Cela est mentionné dans un jugement auquel a eu accès Europa Press, dans lequel la Chambre rejette le recours introduit par l'Institut National de la Sécurité Sociale (INSS) et la Trésorerie Générale de la Sécurité Sociale (TGSS), confirmant le degré de grande invalidité fixé par le Tribunal du Travail. La résolution conclut que la travailleuse nécessite l'assistance de tiers pour accomplir les actes essentiels de sa vie quotidienne.

La femme traîne d'importantes séquelles après une opération, avec une dysphagie persistante, une dénutrition sévère, une limitation de la mobilité cervicale et des membres supérieurs associée à de la douleur, une instabilité de la marche et un trouble mixte anxieux-dépressif.
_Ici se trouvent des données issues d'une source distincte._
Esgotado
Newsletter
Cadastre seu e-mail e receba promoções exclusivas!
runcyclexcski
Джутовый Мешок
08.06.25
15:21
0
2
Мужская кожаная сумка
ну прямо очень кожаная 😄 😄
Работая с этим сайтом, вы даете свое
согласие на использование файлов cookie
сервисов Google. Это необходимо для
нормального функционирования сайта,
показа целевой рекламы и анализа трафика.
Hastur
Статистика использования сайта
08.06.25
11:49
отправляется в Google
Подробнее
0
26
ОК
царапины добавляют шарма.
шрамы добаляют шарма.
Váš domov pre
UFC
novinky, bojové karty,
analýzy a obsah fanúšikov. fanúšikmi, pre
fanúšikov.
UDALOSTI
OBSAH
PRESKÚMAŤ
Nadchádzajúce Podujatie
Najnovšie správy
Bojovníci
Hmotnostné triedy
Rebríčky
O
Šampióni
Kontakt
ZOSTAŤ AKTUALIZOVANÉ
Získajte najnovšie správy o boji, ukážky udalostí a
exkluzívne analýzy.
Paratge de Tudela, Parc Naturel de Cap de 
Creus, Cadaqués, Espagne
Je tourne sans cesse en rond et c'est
Tout cela rend nécessaire qu'elle reçoive supervision et soutien pour le bain, l'habillement, l'utilisation des toilettes et la mobilité, en plus d'une aide pour faire les courses, cuisiner, laver le linge, réaliser les tâches ménagères et utiliser les moyens de transport.
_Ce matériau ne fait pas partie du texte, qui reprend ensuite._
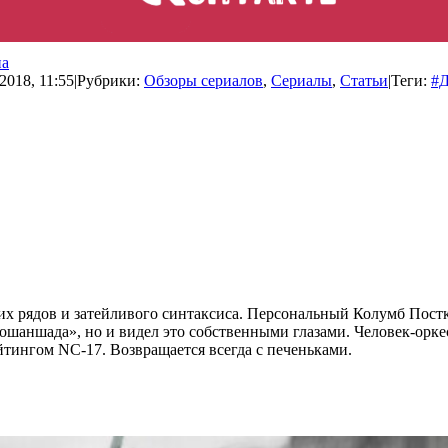
па
2018, 11:55
|
Рубрики:
Обзоры сериалов
,
Сериалы
,
Статьи
|
Теги:
#Д
ких рядов и затейливого синтаксиса. Персональный Колумб Пос
ношаншада», но и видел это собственными глазами. Человек-орке
йтингом NC-17. Возвращается всегда с печеньками.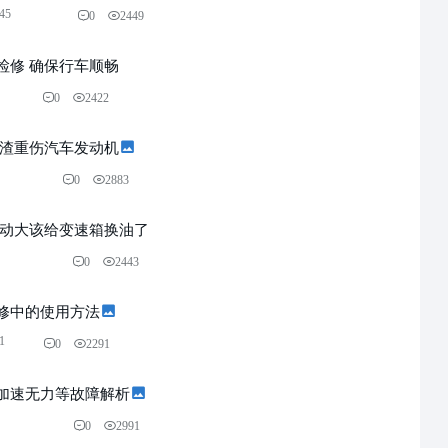
:45
0
2449
检修 确保行车顺畅
0
2422
漆渣重伤汽车发动机
0
2883
震动大该给变速箱换油了
0
2443
修中的使用方法
1
0
2291
加速无力等故障解析
0
2991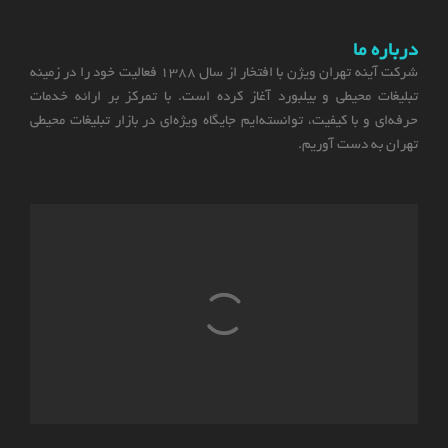
درباره ما
شرکت آینه تهران ویژن با افتخار از سال 1388 فعالیت خود را در زمینه
تبلیغات محیطی و بیلبورد آغاز کرده است. با تمرکز بر ارائه خدمات
حرفه‌ای و با کیفیت، توانسته‌ایم جایگاه ویژه‌ای در بازار تبلیغات محیطی
تهران به دست آوریم.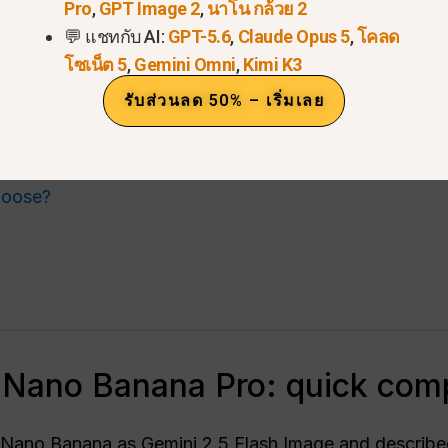
tion
Pro
,
GPT Image 2
,
นาโน กล้วย 2
💬 แชทกับ AI:
GPT-5.6
,
Claude Opus 5
,
โคลด
โซเน็ต 5
,
Gemini Omni
,
Kimi K3
ncy
รับส่วนลด 50% – เริ่มเลย
unded visuals
hoose?
Nano Banana Pro: quick com
 Nano Banana as Gemini 2.5 Flash Image and described 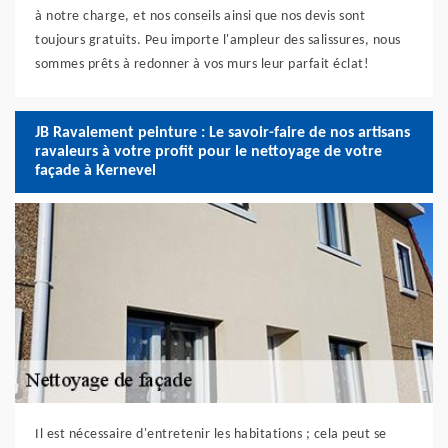
à notre charge, et nos conseils ainsi que nos devis sont
toujours gratuits. Peu importe l'ampleur des salissures, nous
sommes prêts à redonner à vos murs leur parfait éclat!
JB Ravalement peinture : Le savoir-faire de nos artisans
ravaleurs à votre profit pour le nettoyage de votre
façade à Kernevel
Il est nécessaire d'entretenir les habitations ; cela peut se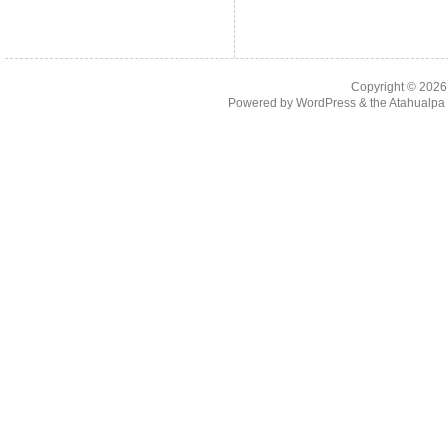
Copyright © 202
Powered by
WordPress
& the
Atahualp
Le 3 novembre 2023, une incapacité permanente absolue lui avait été reconnue avec une base réglementaire de 3.401,23 euros. Néanmoins, un Tribunal du Travail a élevé le degré à grande invalidité pour maladie commune, maintenant la même base réglementaire et incorporant un complément mensuel de 1.788,03 euros. Face à ce jugement, l'INSS et la TGSS ont introduit un recours en appel.

La Chambre rejette finalement ce recours et confirme la résolution de première instance en considérant prouvé que la demanderesse se trouve en situation de grande invalidité, puisqu'elle nécessite la présence d'une autre personne pour les actes essentiels de la vie (comme s'habiller, se déplacer, se laver ou manger) et nécessite un soutien externe pour les tâches ménagères et la mobilité.

De plus, le tribunal indique que les objections formulées concernant le rapport d'expertise ne peuvent pas être évaluées à ce stade procédural, étant donné que les entités requérantes n'ont pas demandé la révision des faits prouvés établis par le juge à partir de l'appréciation conjointe de toutes les preuves présentées.